Collect each line of the entries that holds the string "таблицу".

---

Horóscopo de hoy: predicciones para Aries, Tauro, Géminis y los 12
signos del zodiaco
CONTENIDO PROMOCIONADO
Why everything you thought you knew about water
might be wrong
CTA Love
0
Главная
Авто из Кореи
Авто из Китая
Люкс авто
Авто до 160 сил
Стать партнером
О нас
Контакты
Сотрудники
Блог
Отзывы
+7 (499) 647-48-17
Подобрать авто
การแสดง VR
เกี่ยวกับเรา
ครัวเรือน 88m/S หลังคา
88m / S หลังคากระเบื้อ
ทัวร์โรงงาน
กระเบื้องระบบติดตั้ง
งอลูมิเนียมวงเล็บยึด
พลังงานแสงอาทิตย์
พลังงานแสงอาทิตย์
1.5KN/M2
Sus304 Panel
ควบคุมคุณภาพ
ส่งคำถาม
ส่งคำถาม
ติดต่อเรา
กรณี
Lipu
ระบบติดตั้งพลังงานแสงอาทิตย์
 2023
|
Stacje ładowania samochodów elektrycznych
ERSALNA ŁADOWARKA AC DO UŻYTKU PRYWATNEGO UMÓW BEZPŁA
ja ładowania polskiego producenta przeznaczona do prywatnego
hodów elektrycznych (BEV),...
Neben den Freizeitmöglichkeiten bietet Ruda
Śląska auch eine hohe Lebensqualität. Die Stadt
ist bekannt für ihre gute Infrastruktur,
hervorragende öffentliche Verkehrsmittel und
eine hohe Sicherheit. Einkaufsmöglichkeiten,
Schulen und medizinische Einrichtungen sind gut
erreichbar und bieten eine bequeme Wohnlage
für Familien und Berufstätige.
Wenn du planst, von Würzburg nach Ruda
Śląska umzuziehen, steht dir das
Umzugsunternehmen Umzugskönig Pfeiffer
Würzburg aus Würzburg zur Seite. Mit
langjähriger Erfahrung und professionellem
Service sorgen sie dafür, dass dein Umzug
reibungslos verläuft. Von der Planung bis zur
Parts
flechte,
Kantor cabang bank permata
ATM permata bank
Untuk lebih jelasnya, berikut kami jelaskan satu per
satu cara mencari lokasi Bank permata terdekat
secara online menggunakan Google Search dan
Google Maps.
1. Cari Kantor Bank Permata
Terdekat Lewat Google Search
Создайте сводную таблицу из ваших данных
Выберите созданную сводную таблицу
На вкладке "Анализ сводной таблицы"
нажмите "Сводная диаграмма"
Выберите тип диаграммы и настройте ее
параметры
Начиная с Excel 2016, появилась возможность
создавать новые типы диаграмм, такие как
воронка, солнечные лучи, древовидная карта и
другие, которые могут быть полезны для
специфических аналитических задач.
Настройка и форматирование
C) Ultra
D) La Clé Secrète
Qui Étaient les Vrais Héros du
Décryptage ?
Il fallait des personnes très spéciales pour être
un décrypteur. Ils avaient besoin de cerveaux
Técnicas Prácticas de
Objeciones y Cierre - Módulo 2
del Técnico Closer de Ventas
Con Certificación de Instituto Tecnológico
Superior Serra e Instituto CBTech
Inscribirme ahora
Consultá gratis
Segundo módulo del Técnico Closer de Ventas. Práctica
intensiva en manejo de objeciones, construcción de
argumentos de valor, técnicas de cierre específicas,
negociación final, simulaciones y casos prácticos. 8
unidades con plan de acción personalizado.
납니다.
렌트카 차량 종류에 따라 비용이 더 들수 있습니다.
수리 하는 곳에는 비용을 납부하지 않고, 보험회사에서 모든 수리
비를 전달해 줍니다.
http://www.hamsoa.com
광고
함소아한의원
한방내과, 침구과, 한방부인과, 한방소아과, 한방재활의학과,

---

Expected answer -
Создайте сводную таблицу из ваших данных
Выберите созданную сводную таблицу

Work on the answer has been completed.